Conditional Likelihood estimation

73 Views Asked by At

I'm reading a book called "Bayesian Reasoning and Machine Learning" and I have come across a question that gives me some problems. Unfortunately I neither have solutions, nor anyone else who I know that reads the book, so I hope someone can help me here.

"Consider a situation in which we partition observable variables into disjoint sets x and y and that we want to find the parameters that maximize the conditional likelihood:

$$ CL(\theta) = \frac{1}{N} \sum_{n=1}^{N}p(y^n | x^n, \theta)$$

for a set of training data $\{(x^n,y^n), n \in \{1,...,N\}$. All data is assumed generated from the same distribution $p(x,y|\theta_0)=p(y|x,\theta_0)p(x|\theta_0)$, for some unknown parameter $\theta_0$. In the limit of a large amount of i.i.d. training data, does $CL(\theta)$ have an optimum at $\theta_0$?"

First of all shouldnt the given likelihood function include a log? I mean the likelihood is product of the probabilities of each data point if the data is i.i.d., so it should be the product right, and I should only get a summation if I take the log of CL.
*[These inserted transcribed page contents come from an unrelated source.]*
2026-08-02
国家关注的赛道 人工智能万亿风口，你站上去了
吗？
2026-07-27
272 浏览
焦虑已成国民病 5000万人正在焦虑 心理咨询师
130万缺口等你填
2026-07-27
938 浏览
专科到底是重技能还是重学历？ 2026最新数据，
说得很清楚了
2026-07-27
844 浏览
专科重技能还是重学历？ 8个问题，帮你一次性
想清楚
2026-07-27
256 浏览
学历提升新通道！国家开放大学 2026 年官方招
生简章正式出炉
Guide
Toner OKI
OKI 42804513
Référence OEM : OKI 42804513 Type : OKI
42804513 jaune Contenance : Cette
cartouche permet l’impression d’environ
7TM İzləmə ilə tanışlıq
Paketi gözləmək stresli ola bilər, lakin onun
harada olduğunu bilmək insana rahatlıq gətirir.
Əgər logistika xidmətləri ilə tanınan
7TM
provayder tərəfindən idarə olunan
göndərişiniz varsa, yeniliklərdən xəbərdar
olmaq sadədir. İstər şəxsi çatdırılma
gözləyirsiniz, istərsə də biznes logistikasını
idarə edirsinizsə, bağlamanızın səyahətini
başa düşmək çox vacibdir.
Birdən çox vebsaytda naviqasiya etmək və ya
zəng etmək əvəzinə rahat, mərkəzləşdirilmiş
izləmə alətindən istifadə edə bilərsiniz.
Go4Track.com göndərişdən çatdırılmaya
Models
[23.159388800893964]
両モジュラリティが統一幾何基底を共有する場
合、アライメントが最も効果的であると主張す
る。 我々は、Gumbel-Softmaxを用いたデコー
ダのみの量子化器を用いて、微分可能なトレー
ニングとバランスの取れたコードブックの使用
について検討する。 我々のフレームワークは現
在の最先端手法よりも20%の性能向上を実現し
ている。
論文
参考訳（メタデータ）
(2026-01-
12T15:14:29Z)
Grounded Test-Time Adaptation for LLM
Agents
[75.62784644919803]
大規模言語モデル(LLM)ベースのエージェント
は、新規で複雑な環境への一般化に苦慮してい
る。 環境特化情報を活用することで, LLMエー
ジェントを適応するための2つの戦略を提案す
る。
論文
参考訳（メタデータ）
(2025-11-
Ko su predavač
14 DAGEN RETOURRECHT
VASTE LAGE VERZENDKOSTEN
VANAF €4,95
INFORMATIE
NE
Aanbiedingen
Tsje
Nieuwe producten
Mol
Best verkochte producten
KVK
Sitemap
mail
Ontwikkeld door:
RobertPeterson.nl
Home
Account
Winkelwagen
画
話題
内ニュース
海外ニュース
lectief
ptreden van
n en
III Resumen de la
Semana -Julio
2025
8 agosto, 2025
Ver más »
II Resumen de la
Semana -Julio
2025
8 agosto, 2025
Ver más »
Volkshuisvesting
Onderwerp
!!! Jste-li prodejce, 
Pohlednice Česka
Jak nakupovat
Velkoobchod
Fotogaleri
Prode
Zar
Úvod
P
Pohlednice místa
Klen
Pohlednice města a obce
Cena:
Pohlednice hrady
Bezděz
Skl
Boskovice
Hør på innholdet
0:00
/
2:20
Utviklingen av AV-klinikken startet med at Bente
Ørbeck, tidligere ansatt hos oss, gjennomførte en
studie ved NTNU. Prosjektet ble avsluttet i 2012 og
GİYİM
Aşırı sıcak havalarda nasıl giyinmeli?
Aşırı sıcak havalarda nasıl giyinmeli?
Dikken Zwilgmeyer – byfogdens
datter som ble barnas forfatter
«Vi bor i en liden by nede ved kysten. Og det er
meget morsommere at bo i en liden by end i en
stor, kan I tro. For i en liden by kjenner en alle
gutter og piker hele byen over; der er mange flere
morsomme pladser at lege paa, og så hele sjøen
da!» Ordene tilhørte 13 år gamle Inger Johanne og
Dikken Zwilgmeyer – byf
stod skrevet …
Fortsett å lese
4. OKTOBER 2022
$$ CL(\theta) = \frac{1}{N} \prod_{n=1}^{N}p(y^n | x^n, \theta)$$

Second and most importantly I'm having problems isolating $\theta$, if I'm not given an explicit function, if I take the partial derivative w.r.t $\theta$, how can I actually solve for $\theta$ if I'm not given an explicit pdf? The actual distribution $p(x,y|\theta_0)=p(y|x,\theta_0)p(x|\theta_0)$ also doesn't help me. Can someone give me some clues how to approach this question?